DNSMASQ_WARN reducing DNS packet size

Just a quick reply. Thanks for the fix. I will say that I'm running 2 recursive BIND servers on my network. One is BIND 9.16 running on FreeBSD 13.0. The other is BIND 9.11 on Rocky Linux 8.5. Only BIND 9.11 is giving this error. Don't know if that makes a difference in your hypothesis. My ISP isn't messing around with the queries. My Router is pfSense 2.5.2.
The DNSMASQ error comes up immediately after restarting the Pihole process. It started this morning when I did my weekly udpates. The config file fix did stop the warnings though.
Thanks!

Yes, this makes me believe it is an bind issue. Either due to a misconfiguration (I guess you already ruled that out, though) or due to a bad default value for something you don't have configured at all. This would also make sense as you say that the latter bind version doesn't show this - the default value might have been adjusted as they realized this. Maybe the ISP's DNS servers are running the same "bad" bind version resulting in this seen by the other users.

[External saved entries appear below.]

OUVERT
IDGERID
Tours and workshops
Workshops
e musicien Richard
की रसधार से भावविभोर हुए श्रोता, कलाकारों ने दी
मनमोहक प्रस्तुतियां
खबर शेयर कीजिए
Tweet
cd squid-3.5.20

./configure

I updated recently and looks like I am seeing something similar. Not sure exactly what this means though.

Version:

Docker Tag 2021.12
Pi-hole [v5.7]
FTL [v5.12]
Web Interface [v5.9]

Image of the warnings I am seeing.

I run a pfsense router which is the IP I have masked out, if that info is helpful at all.

@LIGISTX as I said above, this comes either from a misconfiguration of a component in your network (most likely the DNS server, but it can also be a router) or a bad default. See DNSMASQ_WARN reducing DNS packet size - #9 by DL6ER for a the solution. Note that setting a lower maximum packet size is not a workaround but a proper solution in this case.

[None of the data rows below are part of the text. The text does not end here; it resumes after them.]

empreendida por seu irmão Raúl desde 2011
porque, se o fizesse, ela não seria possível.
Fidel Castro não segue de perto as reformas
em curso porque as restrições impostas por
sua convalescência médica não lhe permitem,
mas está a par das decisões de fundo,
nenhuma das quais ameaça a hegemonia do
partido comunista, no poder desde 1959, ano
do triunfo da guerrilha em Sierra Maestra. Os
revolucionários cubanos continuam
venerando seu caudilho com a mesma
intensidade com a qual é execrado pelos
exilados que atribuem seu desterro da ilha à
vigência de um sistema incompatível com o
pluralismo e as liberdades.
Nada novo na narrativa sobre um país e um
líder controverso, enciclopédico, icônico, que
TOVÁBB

Not sure about this statement:

setting a lower maximum packet size is not a workaround but a proper solution in this case

Others have stated that it has an inpact on performance: https://www.linksysinfo.org/index.php?threads/reducing-dns-packet-size-for-nameserver-127-0-0-1-to-1280.75502/

it seems to have an impact on the webpages loading response time

As far as I understand, a bigger buffer than 1280 is needed sometimes to avoid truncation, which can lead to retry on tcp and fragmentation.

I am only a user, so please correct me if my conclusion is wrong.

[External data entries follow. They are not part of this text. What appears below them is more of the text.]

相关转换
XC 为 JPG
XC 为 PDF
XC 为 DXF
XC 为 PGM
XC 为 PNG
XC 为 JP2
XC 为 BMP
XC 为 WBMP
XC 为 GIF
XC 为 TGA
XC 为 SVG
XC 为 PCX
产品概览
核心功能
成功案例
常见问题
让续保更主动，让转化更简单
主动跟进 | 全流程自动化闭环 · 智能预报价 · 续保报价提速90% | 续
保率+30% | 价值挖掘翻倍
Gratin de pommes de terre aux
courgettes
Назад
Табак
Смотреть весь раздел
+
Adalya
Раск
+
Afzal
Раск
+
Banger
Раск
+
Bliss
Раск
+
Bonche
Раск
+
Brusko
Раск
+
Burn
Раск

I said in this case because it seems that larger packets cannot make it anyway to their target and have to be retired with smaller packets even over UDP. The performance is much worse as the second UDP attempt is only made when we never receive a reply from upstream due to a packet that never reached its target (due to size). In contrast to TCP, we don't get status information about UDP transmissions and cannot know if a packet reached its target at all.

Hence, when you see this warning, it means that you have hit at least one timeout on UDP already. If the packet has to be retransmitted over TCP, that's an altogether different question and comes even thereafter.

TL;DR: The situation is worse with too large packets. Reduces packet size will make everything faster due to not having to retry after a timeout.

2 Likes

My pihole is pointed at my pfsense firewall for DNS. So this implies something is wrong within pfsense's DNS? I did update to the newest FTL yesterday and have not seen this happen since. Not sure if that had anything to do with this though. I suppose I will monitor for it happening again.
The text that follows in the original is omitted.